Thirteen individuals, including ten referees, have been banned by Uganda’s Football Federation (FUFA) for their roles in a South African-based match-fixing syndicate which was unearthed with the support of FIFA. The others are a footballer and two administrators.
About seven games across the country’s lower divisions of men’s and women’s football were reportedly targeted by the fixing ring between October and December last year.
A member of FUFA’s investigation team, Charles Twine said “We received a lot of information from intelligence, collaborators and different platforms that there was a vice of match-fixing in Uganda”.

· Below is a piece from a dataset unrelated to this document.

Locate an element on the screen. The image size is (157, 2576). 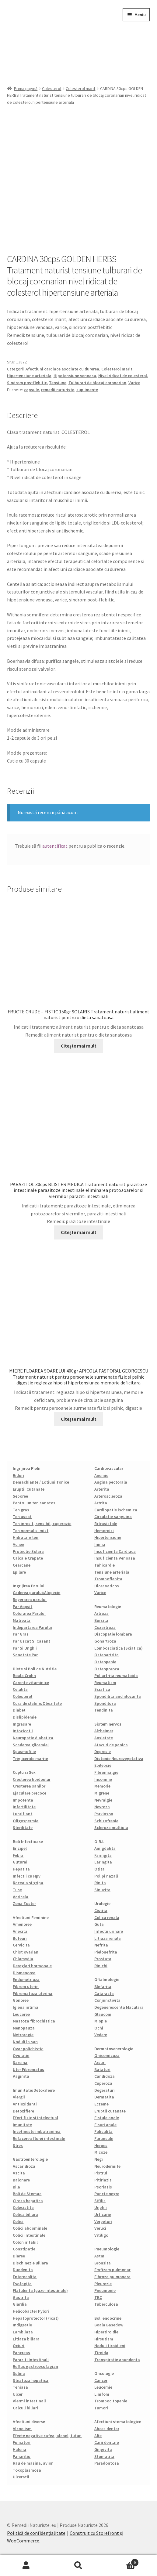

He said the Federation, which launched an anti-match-fixing campaign in March 2023, has “incontrovertible” evidence against those involved in the fixing ring.
“I can comfortably call it a criminal syndicate because match-fixing is associated with so many crimes – crimes of corruption, money laundering and, sometimes, organised crime,” he added.
The syndicates usually target matches in the lower rungs, given the lack of television cameras, which could expose any fixing.
Match-fixing became a criminal offence last year in Uganda after President Yoweri Museveni signed the National Sports Act, which criminalised match-fixing, into law.
In a previous case, world governing body FIFA issued global five-year bans to five players, including three from top-flight side Gaddafi FC, and 10-year suspensions to two referees from Uganda. FUFA suspended the seven individuals in August 2023.
FUFA said one of the suspects was an ex-convict who was sentenced for financial-related crimes in the Virgin Islands.